In the 2000 election, Al Gore had every reason to expect to beat George W. Bush. The economy was in good shape. The country was at peace. And Gore knew his stuff. Boy, did he know his stuff. But Bush won.
Some will say that Gore had the election stolen from him. But even if you believe that, he couldn’t have lost if he had been able to capitalize on his built-in advantages and had successfully prevented the election from becoming close.
What made it close? One poll suggested a possible explanation. It was because W seemed like the kind of guy with whom voters then, back in 2000, which today seems like a million years ago, could see themselves hoisting a few brewskis. Gore wasn’t that kind of guy. Who wants to party with a wonk? (Unless you’re another wonk.) Although Biden clearly knows the issues that he and Palin addressed tonight with greater depth, neither he or the Alaska governor are wonks. They’re likable people, at least if the personas they projected tonight can be believed.
Who Won?: The conventional wisdom is that when one candidate beats expectations and the other meets them, the victory goes to the person who beat the expectations. But I don’t think that conventional wisdom applies here.
Palin is still so new to the national scene that, given her exceptional speech at the Republican National Convention, followed by her bad performances in two major interviews, and now, her excellent showing tonight, the voting public, which seemed to be abandoning her, will withhold judgment of her and her qualifications for the time being.
That in itself is a triumph for the McCain campaign. Had the Katie Couric-interview-iteration of Palin showed up on that debate stage tonight, it would have proven fatal to both McCain’s candidacy and her future as a national figure. As it is, she will fight on to another day.
Button, Button, Where’s the Button?: Hot button issues which have generated much heat and little light–or policy, for that matter–over the past twenty-eight years, were largely absent. Abortion, for example, didn’t come up. Nor did stem cell research.
One such issue did come up: gay marriage. And guess what? The candidates agreed. Both said that there should be full equality and total access to benefits to both heterosexual and homosexual couples living in committed relationships. Both said that marriage should not be redefined to include homosexual couples.
For some who buy into stereotypes of Christians, particularly evangelical or conservative Christians, Palin’s position on this may come as a surprise. But it is perfectly possible for a person to believe that the practice of homosexuality is contrary to God’s will and still believe in full civil rights for homosexual couples. That may be a more subtle or nuanced perspective than some may attribute to a Christian, but I see it exemplified in Christians all the time.

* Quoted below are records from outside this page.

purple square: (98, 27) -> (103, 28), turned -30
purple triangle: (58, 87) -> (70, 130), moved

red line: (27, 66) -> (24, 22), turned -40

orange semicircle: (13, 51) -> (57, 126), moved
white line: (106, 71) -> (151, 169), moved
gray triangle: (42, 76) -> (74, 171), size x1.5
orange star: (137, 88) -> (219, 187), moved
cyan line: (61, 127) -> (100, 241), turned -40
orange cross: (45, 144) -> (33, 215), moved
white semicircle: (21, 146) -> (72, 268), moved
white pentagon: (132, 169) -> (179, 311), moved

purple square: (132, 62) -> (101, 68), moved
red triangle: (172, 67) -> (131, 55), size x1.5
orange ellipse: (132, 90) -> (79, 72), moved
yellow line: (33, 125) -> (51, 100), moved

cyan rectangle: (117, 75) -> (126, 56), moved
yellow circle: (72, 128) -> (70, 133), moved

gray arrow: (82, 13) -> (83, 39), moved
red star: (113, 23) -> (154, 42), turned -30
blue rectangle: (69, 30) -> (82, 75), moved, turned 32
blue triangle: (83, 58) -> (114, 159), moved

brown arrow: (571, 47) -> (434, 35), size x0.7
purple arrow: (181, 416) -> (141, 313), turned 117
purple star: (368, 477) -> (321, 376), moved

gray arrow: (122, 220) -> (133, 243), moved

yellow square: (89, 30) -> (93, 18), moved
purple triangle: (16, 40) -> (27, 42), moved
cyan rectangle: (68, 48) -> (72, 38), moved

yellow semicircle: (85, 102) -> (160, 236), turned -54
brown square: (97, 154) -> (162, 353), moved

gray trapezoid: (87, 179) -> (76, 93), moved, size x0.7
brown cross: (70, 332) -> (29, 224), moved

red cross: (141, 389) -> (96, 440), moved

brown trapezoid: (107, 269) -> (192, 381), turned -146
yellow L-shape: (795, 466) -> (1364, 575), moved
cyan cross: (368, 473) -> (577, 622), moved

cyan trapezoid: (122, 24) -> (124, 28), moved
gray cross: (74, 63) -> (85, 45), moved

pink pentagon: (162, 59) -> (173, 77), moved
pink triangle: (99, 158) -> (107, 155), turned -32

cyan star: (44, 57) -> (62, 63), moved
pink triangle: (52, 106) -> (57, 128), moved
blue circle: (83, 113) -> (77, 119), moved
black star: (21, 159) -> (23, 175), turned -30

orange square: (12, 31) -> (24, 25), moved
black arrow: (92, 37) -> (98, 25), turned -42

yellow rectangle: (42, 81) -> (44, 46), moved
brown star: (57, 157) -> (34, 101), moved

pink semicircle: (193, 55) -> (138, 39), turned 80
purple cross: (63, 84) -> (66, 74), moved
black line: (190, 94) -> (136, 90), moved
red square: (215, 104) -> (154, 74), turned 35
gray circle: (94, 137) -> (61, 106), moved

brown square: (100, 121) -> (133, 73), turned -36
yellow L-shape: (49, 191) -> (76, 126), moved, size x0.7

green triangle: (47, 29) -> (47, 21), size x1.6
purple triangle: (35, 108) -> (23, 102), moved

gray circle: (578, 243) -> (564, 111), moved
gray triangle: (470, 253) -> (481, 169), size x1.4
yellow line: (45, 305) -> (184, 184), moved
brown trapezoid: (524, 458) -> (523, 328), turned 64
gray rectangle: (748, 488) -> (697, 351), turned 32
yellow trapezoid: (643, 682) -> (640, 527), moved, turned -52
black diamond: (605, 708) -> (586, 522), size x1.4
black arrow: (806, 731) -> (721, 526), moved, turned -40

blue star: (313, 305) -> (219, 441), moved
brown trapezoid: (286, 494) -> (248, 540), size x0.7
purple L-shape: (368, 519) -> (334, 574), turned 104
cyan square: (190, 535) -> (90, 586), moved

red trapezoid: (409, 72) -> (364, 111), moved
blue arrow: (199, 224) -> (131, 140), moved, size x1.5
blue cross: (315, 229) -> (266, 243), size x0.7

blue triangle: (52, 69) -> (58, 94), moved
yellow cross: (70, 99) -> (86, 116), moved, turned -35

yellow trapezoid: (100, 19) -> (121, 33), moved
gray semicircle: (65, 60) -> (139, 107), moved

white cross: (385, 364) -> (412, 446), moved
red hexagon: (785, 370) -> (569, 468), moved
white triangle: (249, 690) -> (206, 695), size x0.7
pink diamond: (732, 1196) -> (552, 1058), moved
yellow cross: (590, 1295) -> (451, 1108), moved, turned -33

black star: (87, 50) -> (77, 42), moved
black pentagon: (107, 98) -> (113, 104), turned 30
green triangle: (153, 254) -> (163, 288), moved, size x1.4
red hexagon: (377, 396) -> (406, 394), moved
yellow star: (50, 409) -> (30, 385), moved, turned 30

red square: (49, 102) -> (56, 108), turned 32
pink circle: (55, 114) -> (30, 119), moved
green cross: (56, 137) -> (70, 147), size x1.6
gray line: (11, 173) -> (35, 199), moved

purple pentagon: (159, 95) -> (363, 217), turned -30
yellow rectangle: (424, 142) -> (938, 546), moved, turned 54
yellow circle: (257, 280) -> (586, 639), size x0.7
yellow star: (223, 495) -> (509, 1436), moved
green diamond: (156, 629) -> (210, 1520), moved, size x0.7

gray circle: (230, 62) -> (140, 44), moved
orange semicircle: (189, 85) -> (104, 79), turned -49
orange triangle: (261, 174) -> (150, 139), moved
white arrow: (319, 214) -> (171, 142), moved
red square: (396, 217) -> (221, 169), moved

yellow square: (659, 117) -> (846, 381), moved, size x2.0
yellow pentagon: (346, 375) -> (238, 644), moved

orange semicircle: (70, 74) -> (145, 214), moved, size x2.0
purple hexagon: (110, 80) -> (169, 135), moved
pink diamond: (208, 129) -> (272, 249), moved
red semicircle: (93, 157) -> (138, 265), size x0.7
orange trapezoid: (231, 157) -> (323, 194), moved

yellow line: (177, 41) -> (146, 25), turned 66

The Bottom Line: In my judgment, the only way this vice presidential debate could have changed the results of the November 4, election was if Palin turned in a disastrous performance. She didn’t. Conventional wisdom says that running mates, in the end, don’t have much effect on the outcomes of elections. No doubt the McCain camp is breathing a sigh of relief tonight knowing that, while Palin has undoubtedly won new respect from political pros on both sides of the Blue-Red divide, the election will come down to a choice between Barack Obama and John McCain. Palin is no Dan Quayle.